With the release of the much-anticipated Barbie movie, written and directed by Greta Gerwig, it is time to look into the history of this surprisingly subversive doll.
Text: Sophia Widrig
Image: Andreas Lorrain
Hitting the markets in 1959, Barbie was created by Ruth Handler, who found inspiration from the German Lilli doll. For the first time, young girls were no longer given a baby doll to already begin training for their implied future of motherhood, but were given a role model instead. A grown woman with moveable appendages, personifying careers that remained unattainable for real women at the time, and in some cases, are still. Barbie showed these girls that “You Can Be Anything”, right on the front of the box. Representing over two hundred careers, Barbie even became president of the United States in the 1990s. This presented young American girls with the concept of a female president, an idea which is yet to become a reality.
Independence and confidence
With over a billion dolls sold, Barbie has been promoting independence and confidence for young girls for over sixty years. While she embodies a traditional ‘feminine’ ideal, she is simultaneously dismantling this understanding of a ‘feminine woman’ and a ‘career woman’ as two mutually exclusive identities. She maintains her interests in fashion and beauty whilst working in traditionally male-dominated fields. To invalidate the feminist inherent within Barbie because of her extensive wardrobe of pink clothes, is to reinforce the antiquated understanding of traditional masculinity as synonymous with strong and successful. Barbie rejects the villainizing of characters viewed as ‘too feminine’ and therefore not feminist. By doing so, she deconstructs these misconceptions by representing an intelligent, steadfast, and successful woman who maintains her sexuality and expression through these forms.
Barbie also works to dismantle the ‘dumb blonde’ trope which is continuously promoted in Hollywood, most visibly with Marilyn Monroe in the 1953 film Gentlemen Prefer Blondes, whose character even notes “I can be smart when it’s important, but most men don’t like it”. This stereotype is further perpetuated in more recent films such as Mean Girls and Clueless, all of which reinforces the outdated view of blondes being inherently vain and foolish.
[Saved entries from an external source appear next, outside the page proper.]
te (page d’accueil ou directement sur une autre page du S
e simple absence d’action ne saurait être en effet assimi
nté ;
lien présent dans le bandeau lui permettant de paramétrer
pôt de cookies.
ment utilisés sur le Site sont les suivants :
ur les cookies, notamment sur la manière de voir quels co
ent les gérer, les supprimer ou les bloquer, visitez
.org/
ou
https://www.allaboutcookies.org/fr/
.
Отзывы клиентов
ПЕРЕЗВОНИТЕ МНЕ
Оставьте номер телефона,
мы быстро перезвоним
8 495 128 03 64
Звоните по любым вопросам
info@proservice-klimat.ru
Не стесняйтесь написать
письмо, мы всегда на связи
This insinuation goes beyond hair color and continues to exclude women from traditionally male-dominated fields.
The sky is the limit for this blonde Barbie doll, flying high above social limitations, and representing women as pilots and even as astronauts in the 1980s. However, the history of Barbie as a revolutionary figure is full of caveats. Barbie has often been criticized for portraying unrealistic beauty standards and encouraging consumerism, all of which are valid lenses through which she can be viewed. Barbie’s absurd figure no doubt leaves an impression on the malleable self-esteem of the young girls playing with her. No matter how scissor-happy one gets during the homemade barber sessions, the miniature waist, large breasts, and pointed feet always leave the strongest impression.
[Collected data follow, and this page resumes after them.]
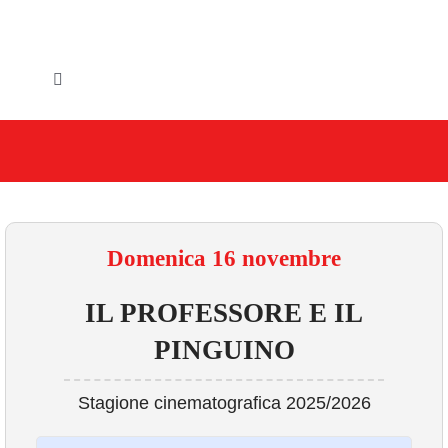
Salta
al
contenuto
Toggle
Navigation
HOME
IL COMUNE
GLI UFFICI
Domenica 16 novembre
SERVIZI E UTILITA’
IL PROFESSORE E IL
PINGUINO
AREE TEMATICHE
Stagione cinematografica 2025/2026
VIVERE VANZAGO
The lack of racial diversity is another way in which the dolls have fallen short in inspiring the multitude of young girls who view Barbie’s plastic wardrobe with the potential for the roles which they could one day embody. In 1968, the first African American doll Christie was released, alongside a Latina doll. The limitations of these representations as well as the role they play as Barbie’s friend – not the main character themselves – is not only impeding the role of women of color in the Barbie dream world, but in the real world as well. To this day, the creators have released more than forty international dolls. Following heavy scrutiny in 2016 that Barbie does not represent the modern woman, they released a series of new dolls coming with four different body types, twenty-two eye colors and seven different skin tones. Working to move beyond the traditional able-bodied and slim-figured blonde Barbie, the creators continue to represent what the future may hold for those holding her.
Thus, the history of the Barbie doll is twofold. Whilst her story is laden with feminism, empowerment and often revolutionizing ideas, it is also full of caveats and reinforcing antiquated notions. This seemingly benign piece of plastic simultaneously challenges the traditional role of women in society and the ‘dumb blonde’ trope whilst also promoting unrealistic and unhealthy beauty standards. Although she may embody a variety of roles, the Barbie dream world can be criticized for its lack of diversity. The lenses through which Barbie can be viewed are as extensive as her CV and it is essential to recognize this multiplicity as she evolves and the latest film hits the screens this summer.